Rachel Nirit Berman, M.Sc. Thesis Seminar
Thursday, 4.7.2019, 14:30
Rank-metric codes (RMCs) over finite fields were introduced some 40 years ago by Delsarte, Gabidulin and Roth. Interest in RMCs was revived in recent years due to the application of such codes to network coding. In 1991, another simple construction of a class of RMCs was presented by Roth, which is optimal when the field is algebraically closed. These codes are based on diagonal interleaving of maximum-distance separable (MDS) codes. In 2017, a decoding scheme was presented for these codes. In addition an upper bound on the list size was given for any list decoding radius that is smaller than the minimum rank distance. This bound is given by an expression which is independent of the field size, but crude for small fields.

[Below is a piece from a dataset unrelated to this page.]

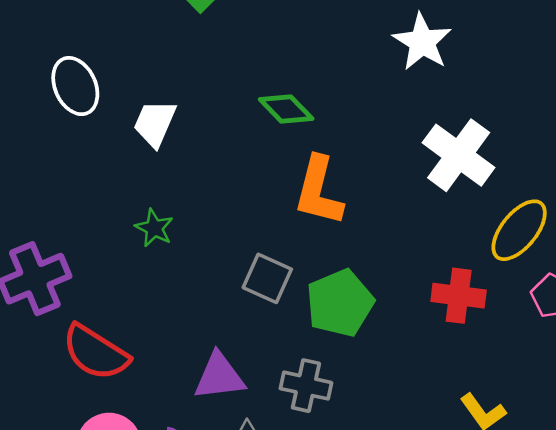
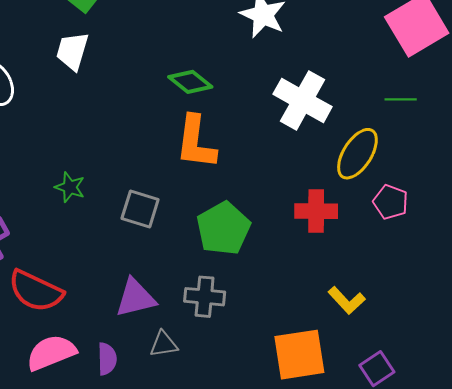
green diamond: (286, 109) -> (190, 82), moved
white trapezoid: (155, 123) -> (72, 51), moved
gray square: (267, 278) -> (140, 209), moved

In this work, we address the list-decodability of the 1991 construction over finite fields, for the first nontrivial case of codes of n x n arrays with minimum distance 2 and decoding radius 1. In this case, computation of the maximum list size can be recast as an enumeration problem which may have independent mathematical interest. Specifically, given a finite field GF(q) and a positive integer n, the maximum list size equals the largest number of certain (valid) factorizations of any polynomial of degree at most 2n-2 over GF(q). In our work, we first apply combinatorial methods to obtain fairly tight upper and lower bounds on the maximum list size. We then describe the structure of polynomials that attain the maximum list size. Finally, we analyze the statistical behavior of the list size under a uniform distribution on all error arrays of rank 1. We give a closed formula for the expectation of the list size, which turns out to grow linearly with n. This implies that the list size is polynomially large in n for all but a vanishing fraction of error arrays as n goes to infinity.